What to do
Pick the lines holding the string "Interface" out of the records and copy them.

Raw data
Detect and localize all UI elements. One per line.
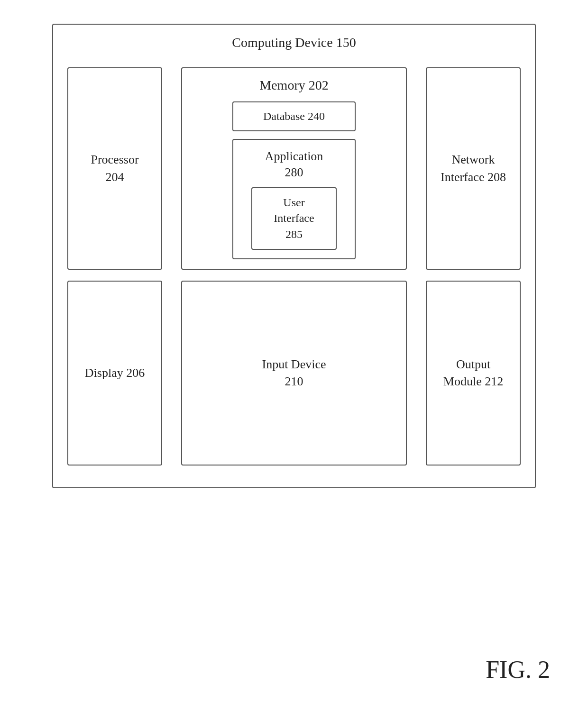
fig-label: FIG. 2	[486, 656, 550, 684]
user-interface-box: User Interface 285	[251, 187, 337, 250]
network-interface-box: Network Interface 208	[426, 67, 521, 270]
computing-device-container: Computing Device 150 Processor 204 Memor…	[52, 24, 536, 488]
user-interface-label: User Interface 285	[274, 196, 314, 240]
output-module-label: Output Module 212	[443, 356, 503, 391]
memory-label: Memory 202	[259, 78, 328, 93]
input-device-box: Input Device 210	[181, 281, 407, 466]
database-box: Database 240	[232, 101, 356, 131]
page-content: Computing Device 150 Processor 204 Memor…	[0, 0, 588, 712]
processor-box: Processor 204	[67, 67, 162, 270]
application-box: Application 280 User Interface 285	[232, 139, 356, 259]
output-module-box: Output Module 212	[426, 281, 521, 466]
display-box: Display 206	[67, 281, 162, 466]
computing-device-label: Computing Device 150	[232, 35, 356, 50]
processor-label: Processor 204	[91, 151, 138, 186]
database-label: Database 240	[263, 110, 325, 122]
memory-box: Memory 202 Database 240 Application 280 …	[181, 67, 407, 270]
network-interface-label: Network Interface 208	[441, 151, 506, 186]
display-label: Display 206	[85, 365, 145, 382]
input-device-label: Input Device 210	[262, 356, 326, 391]
application-label: Application 280	[265, 148, 323, 181]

Exercise solution
user-interface-box: User Interface 285	[251, 187, 337, 250]
network-interface-box: Network Interface 208	[426, 67, 521, 270]
user-interface-label: User Interface 285	[274, 196, 314, 240]
application-box: Application 280 User Interface 285	[232, 139, 356, 259]
network-interface-label: Network Interface 208	[441, 151, 506, 186]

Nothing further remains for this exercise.